When tackling crude oil fires, Williams F&HC firefighters employ a technique known as "the tease." That technique came into play at Port Wentworth.

"The top layer of crude, possibly as deep as three or four feet, will be above the boiling point of water somewhere between 400 and 500 degrees F (200 to 260 degrees C)," Williams F&HC CFO/chairman Dwight Williams once explained. "If the monitor stream hits the hot crude all at once it would jump right out of the tank."

The solution is to work the stream back and forth across the surface, slowly bringing the temperature down.

"That's what we did in Port Wentworth because the structure of those silos used concrete," Gaspard said. "Chauncey didn't want any vapor expansion going on inside, blowing those walls apart."

Local firefighters employing water drops were only able to bring the temperature in the silos down from 4,000 degrees F (2,200 degrees C) to 2,800 degrees F (1,500 degrees C).
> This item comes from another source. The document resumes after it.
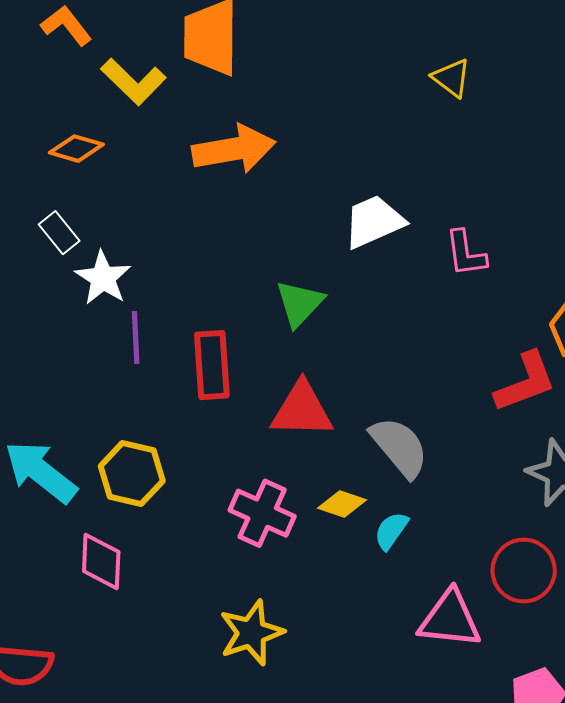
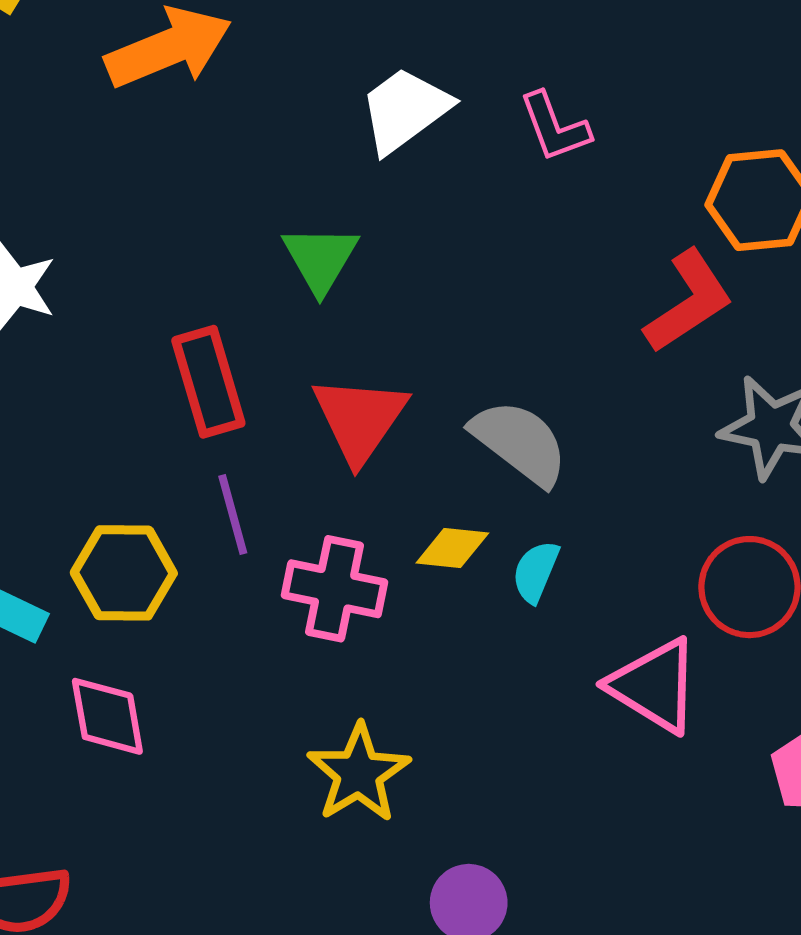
purple line: (136, 337) -> (233, 515), moved
red triangle: (302, 410) -> (360, 419), turned -44
pink triangle: (450, 619) -> (654, 686), turned 38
At the end of the Williams F&HC operation, the temperature in the silos was only 62 degrees F (16 degrees C).

In total, Williams F&HC spent one afternoon for site assessment and equipment requisition, one day for set up and complete extinguishment and a final day for break down and return home.

Williams F&HC was even able to help local firefighters deal with the last of the lingering structural fires.

"The municipal responders were dealing with a lot of little ground fires because of all the paper used in packaging the sugar," Gaspard said. "They were having to go back and put these fires out a second or third time."

Williams F&HC provided foam for the municipal foam truck using the pump system. The results were immediate.

"Getting foam into their response methods made a big difference," Gaspard said. "Their mission was finished."